Indeed, Cherkasov continued, these mistaken policies are both costing the federal center any possibility of "controlling the situation in the North Caucasus" and further "criminalizing the force structures," a development that in turn means that Moscow is losing control over these agencies in many cases as well.

The situation in Chechnya, he said, has reverted to what it was three years ago, "if one judges according to the statistics of kidnappings, murders and terrorist acts." Ingushetia is deteriorating rapidly after some progress was made after the appointment of Yunus-Bek Yevkurov as president. And Daghestan is teetering on the brink of collapse.

Each of these republics, Cherkasov acknowledged, exhibits certain unique features because "each has its own distinctive problems." But there are some common aspects," and perhaps the most important is this: "The fundamentalist underground is growing, and ever more people are going 'into the forest,'" at least in part because of the authorities' approach.

Another participant in the Moscow press conference, Svetlana Isayeva, the head of the Mothers of Dagestan for Human Rights, said "death squadrons" exist in the North Caucasus and that they seize and kill with the implicit approval of government officials who neither move against them nor investigate cases in which they are involved.

And finally, Lyudmila Alekseyeva, the president of the Moscow Helsinki Group, said on the basis of her most recent visit to the North Caucasus that the powers that be there, backed by the Moscow siloviki, are continuing to try to create or restore order through the use of extrajudicial and illegal violence against individuals.

"At first," the dean of Russia's human rights activists said, "this was done only in Chechnya. Now 'a full-blown civil war' is going on in all republics [of that region] between the siloviki and the underground, between the force structures and the population." And as a result, the population is caught "between the two struggling sides."

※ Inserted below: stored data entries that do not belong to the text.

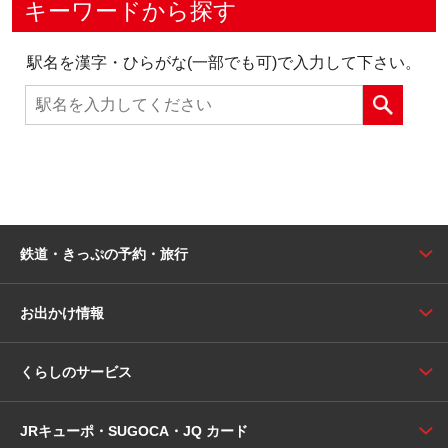
キーワードから探す
駅名を漢字・ひらがな(一部でも可)で入力して下さい。
鉄道・きっぷの予約・旅行
お出かけ情報
くらしのサービス
JRキューポ・SUGOCA・JQ カード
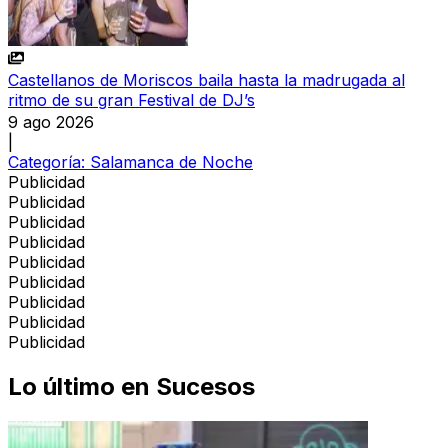
Castellanos de Moriscos baila hasta la madrugada al
ritmo de su gran Festival de DJ’s
9 ago 2026
|
Categoría:
Salamanca de Noche
Publicidad
Publicidad
Publicidad
Publicidad
Publicidad
Publicidad
Publicidad
Publicidad
Publicidad
Lo último en
Sucesos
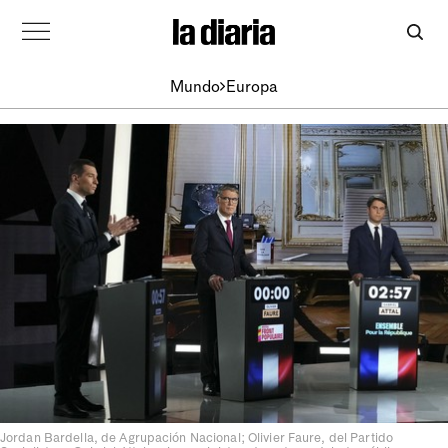
Mundo
Europa
Jordan Bardella, de Agrupación Nacional; Olivier Faure, del Partido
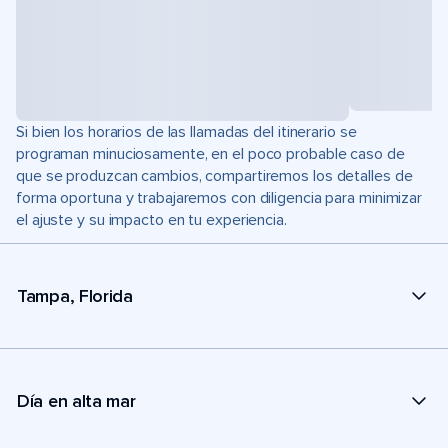
Si bien los horarios de las llamadas del itinerario se
programan minuciosamente, en el poco probable caso de
que se produzcan cambios, compartiremos los detalles de
forma oportuna y trabajaremos con diligencia para minimizar
el ajuste y su impacto en tu experiencia.
Tampa, Florida
Día en alta mar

As a result, she said, young people in their 20s in Dagestan, Ingushetia and Chechnya now form "a group at risk" of being attacked from either side, something that disposes them to take measures into their own hands rather than relying on the government agencies that are supposed to be protecting them but in fact are doing just the reverse.

And what is especially frightening, Alekseyeva continued, is that "the atmosphere of fear" that she and other rights activists now observe has "spread to those who earlier had not been afraid." Indeed, "after the murders of Natalya Estemirova, Zarema Sadulayeva and her husband Alik Dzhabrailov, both journalists and rights activists have begun to be afraid."

To the extent that members of these two groups have become more fearful, there may be less reporting about the illegal violence that Russian government agencies are visiting upon the population there, a decline in coverage that many in Moscow and some in the West will view as evidence that such violence, however unpleasant or even illegal, is effective.

But the message of Alekseyeva, Isayeva, Cherkasov and the others is very different: The use of such extralegal means is not effective, but rather is setting the stage for even more disastrous outcomes in the future, with both the opposition gaining in strength and the increasingly poorly monitored siloviki ever more inclined to use violence against each other.

To the extent that the projections of the rights activists are correct, Moscow may find itself in the North Caucasus in the same position that many colonial powers have in the past: The central government will be able to win every battle, but the means that it is now employing to do so guarantee that in the end, it will lose the war.